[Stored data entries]
+--
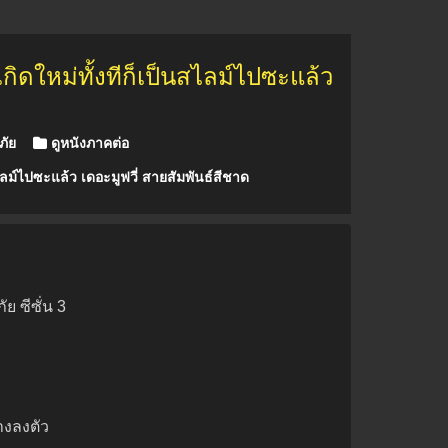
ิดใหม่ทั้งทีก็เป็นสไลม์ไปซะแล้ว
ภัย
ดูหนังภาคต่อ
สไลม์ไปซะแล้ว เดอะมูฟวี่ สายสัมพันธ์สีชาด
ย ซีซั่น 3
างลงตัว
+--
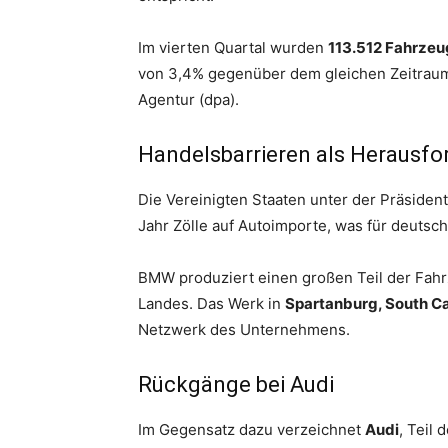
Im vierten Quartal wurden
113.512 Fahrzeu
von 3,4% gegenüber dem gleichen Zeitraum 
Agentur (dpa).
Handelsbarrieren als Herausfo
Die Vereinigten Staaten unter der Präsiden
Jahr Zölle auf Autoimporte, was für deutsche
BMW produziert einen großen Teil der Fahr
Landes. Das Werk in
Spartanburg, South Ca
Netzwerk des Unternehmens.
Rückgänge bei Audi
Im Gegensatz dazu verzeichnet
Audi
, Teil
+--
- WHAT IS BEING ASKED
Lines that hold the word "ไปซะแล" are the ones to copy from the entries above.

- WRITTEN RESPONSE
ิดใหม่ทั้งทีก็เป็นสไลม์ไปซะแล้ว
สไลม์ไปซะแล้ว เดอะมูฟวี่ สายสัมพันธ์สีชาด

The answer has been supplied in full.